#### [ABOUT THIS EXERCISE]
Please reproduce the data exactly, excluding any pictures it contains.
*** DATA FOR PROCESSING
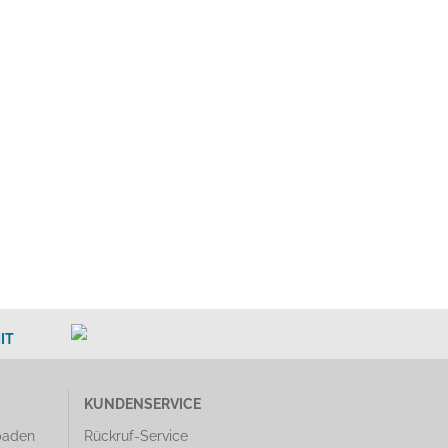
IT
KUNDENSERVICE
baden
Rückruf-Service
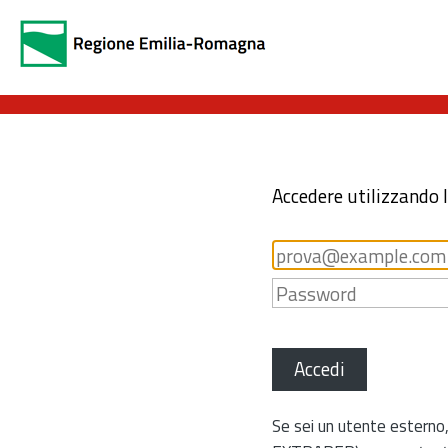
Accedere utilizzando 
Accedi
Se sei un utente esterno,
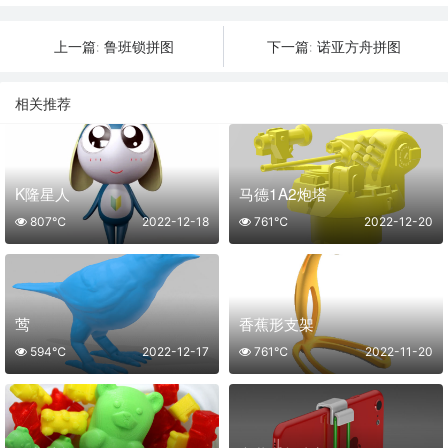
鲁班锁拼图
诺亚方舟拼图
上一篇:
下一篇:
相关推荐
K隆星人
马德1A2炮塔
807℃
2022-12-18
761℃
2022-12-20
莺
香蕉形支架
594℃
2022-12-17
761℃
2022-11-20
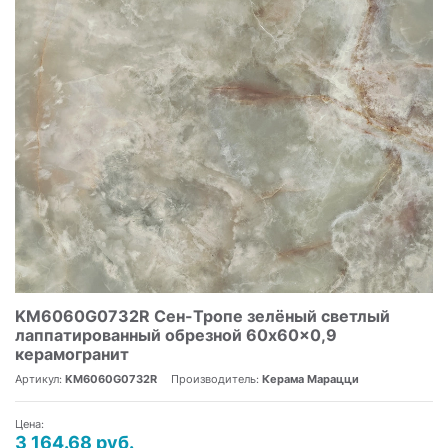
KM6060G0732R Сен-Тропе зелёный светлый
лаппатированный обрезной 60x60x0,9
керамогранит
Артикул:
KM6060G0732R
Производитель:
Керама Марацци
Цена:
3 164.68 руб.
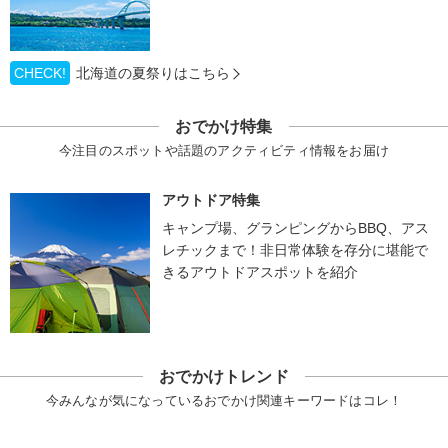
CHECK!
北海道の夏祭りはこちら
おでかけ特集
今注目のスポットや話題のアクティビティ情報をお届け
アウトドア特集
キャンプ場、グランピングからBBQ、アス
レチックまで！非日常体験を存分に堪能で
きるアウトドアスポットを紹介
おでかけトレンド
今みんなが気になっているおでかけ関連キーワードはコレ！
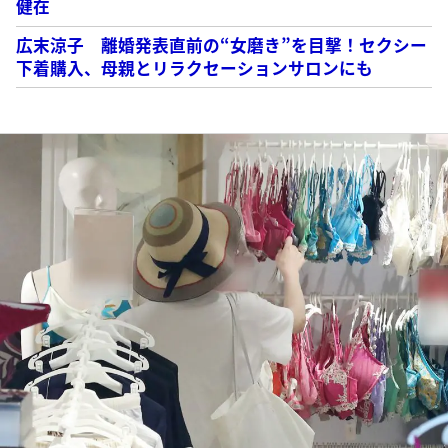
健在
広末涼子 離婚発表直前の“女磨き”を目撃！セクシー
下着購入、母親とリラクセーションサロンにも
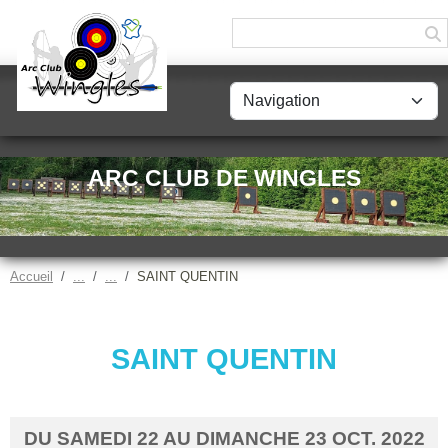
Panneau de gestion des cookies
ARC CLUB DE WINGLES
Accueil
SAINT QUENTIN
SAINT QUENTIN
DU
SAMEDI
22
AU
DIMANCHE
23
OCT.
2022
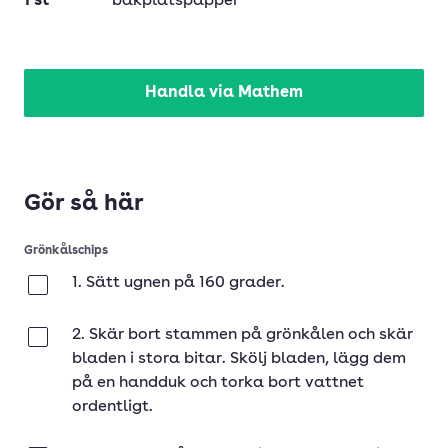
1
st
bakplåtspapper
Handla via Mathem
Gör så här
Grönkålschips
1. Sätt ugnen på 160 grader.
Klar
2. Skär bort stammen på grönkålen och skär
Klar
bladen i stora bitar. Skölj bladen, lägg dem
på en handduk och torka bort vattnet
ordentligt.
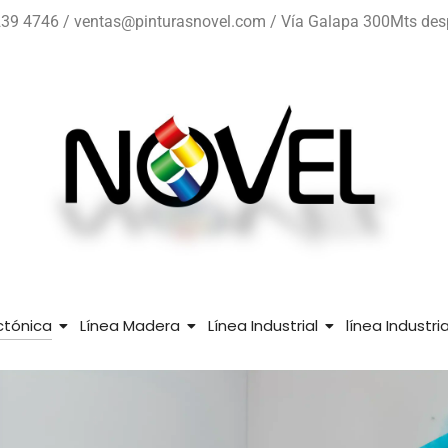
39 4746 / ventas@pinturasnovel.com / Vía Galapa 300Mts despué
ctónica
Línea Madera
Línea Industrial
línea Industr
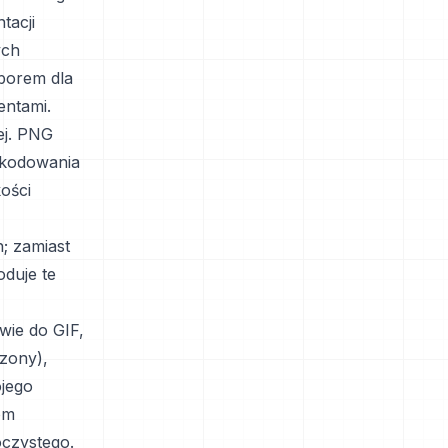
tacji
ych
borem dla
entami.
ej. PNG
 kodowania
ości
; zamiast
oduje te
wie do GIF,
zony),
jego
om
oczystego.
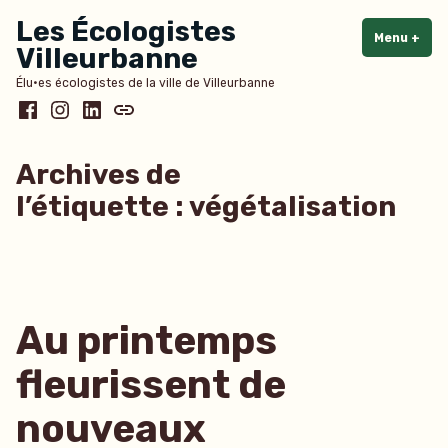
Accéder
Les Écologistes
au
Menu
+
dépl
rédu
Villeurbanne
contenu
Élu·es écologistes de la ville de Villeurbanne
Facebook
Instagram
LinkedIn
Bluesky
Archives de
l’étiquette :
végétalisation
Au printemps
fleurissent de
nouveaux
******
#### [OUTPUT FOR THIS EXERCISE]
IT
KUNDENSERVICE
baden
Rückruf-Service
Accedere utilizzando 
Accedi
Se sei un utente esterno,
鲁班锁拼图
诺亚方舟拼图
上一篇:
下一篇:
相关推荐
K隆星人
马德1A2炮塔
807℃
2022-12-18
761℃
2022-12-20
莺
香蕉形支架
594℃
2022-12-17
761℃
2022-11-20
KM6060G0732R Сен-Тропе зелёный светлый
лаппатированный обрезной 60x60x0,9
керамогранит
Артикул:
KM6060G0732R
Производитель:
Керама Марацци
Цена:
3 164.68 руб.
CHECK!
北海道の夏祭りはこちら
おでかけ特集
今注目のスポットや話題のアクティビティ情報をお届け
アウトドア特集
キャンプ場、グランピングからBBQ、アス
レチックまで！非日常体験を存分に堪能で
きるアウトドアスポットを紹介
おでかけトレンド
今みんなが気になっているおでかけ関連キーワードはコレ！
健在
広末涼子 離婚発表直前の“女磨き”を目撃！セクシー
下着購入、母親とリラクセーションサロンにも
Panneau de gestion des cookies
ARC CLUB DE WINGLES
Accueil
SAINT QUENTIN
SAINT QUENTIN
DU
SAMEDI
22
AU
DIMANCHE
23
OCT.
2022
1
st
bakplåtspapper
Handla via Mathem
Gör så här
Grönkålschips
1. Sätt ugnen på 160 grader.
Klar
2. Skär bort stammen på grönkålen och skär
Klar
bladen i stora bitar. Skölj bladen, lägg dem
på en handduk och torka bort vattnet
ordentligt.
39 4746 / ventas@pinturasnovel.com / Vía Galapa 300Mts despué
ctónica
Línea Madera
Línea Industrial
línea Industr
tacji
ych
borem dla
entami.
ej. PNG
 kodowania
ości
; zamiast
oduje te
wie do GIF,
zony),
jego
om
oczystego.
Accéder
Les Écologistes
au
Menu
+
dépl
rédu
Villeurbanne
contenu
Élu·es écologistes de la ville de Villeurbanne
Facebook
Instagram
LinkedIn
Bluesky
Archives de
l’étiquette :
végétalisation
Au printemps
fleurissent de
nouveaux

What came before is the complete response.